In future, anyone carrying out a burglary in the area will receive a grant of up to £500 according to need. Muggers will get a severe talking to, and murderers will be put on probation. Arsonists will get a cooling-off period.
The penalty for speeding is meanwhile being raised to a minimum of a £5000 fine, with confiscation of the vehicle.
Where there is evidence that the driver is an expert, the offender can expect at least five years’ in jail. Mrs Hicks said critics of these moves were misinformed. She was merely changing the emphasis.
Activists infiltrate space-time
The Autonomous Republic of Hingham, near Norfolk, was on full alert last night after members of Greenpeace broke in and occupied a building formerly known as the Scout Hut.
Members of the attacking group painted the word DANGER on the roof of the building, which was believed to contain devices capable of distorting time and space.
Asked whether security should be tightened up, Professor V A R Scheinlich, the Hingham authority, said: “We were going to shoot them, but we had a vote, and 400 people were against it. We were still going to shoot them, but we decided they looked pretty silly on the roof, so we decided to leave them there.”
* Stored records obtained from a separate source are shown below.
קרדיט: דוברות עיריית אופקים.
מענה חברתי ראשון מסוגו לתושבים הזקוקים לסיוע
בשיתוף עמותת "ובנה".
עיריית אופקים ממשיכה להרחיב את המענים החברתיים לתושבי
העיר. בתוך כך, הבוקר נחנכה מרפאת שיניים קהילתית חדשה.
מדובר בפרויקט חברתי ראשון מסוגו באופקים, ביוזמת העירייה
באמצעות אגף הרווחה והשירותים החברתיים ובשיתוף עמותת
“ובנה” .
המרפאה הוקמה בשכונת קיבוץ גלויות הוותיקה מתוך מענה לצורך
He said there was never any danger to the public – or at least, no more than usual.
If the brick fits, wear it
A man was taken to hospital in California last month after his head was split open by a brick.
Witnesses said foul play was not involved: the man was merely trying to see how high he could throw a brick, and since it was dark, he lost track of its flight and could not get out of the way when it came down on his head.
Please don’t be cynical. This actually happened. Police said alcohol appeared to be involved, but sources close to the incident reveal that it was research being carried out by a certain anti-motoring organisation.
Happily I can also publish the results of this research – the accident was caused by speed.
If the brick had been falling more slowly, there would have been no problem.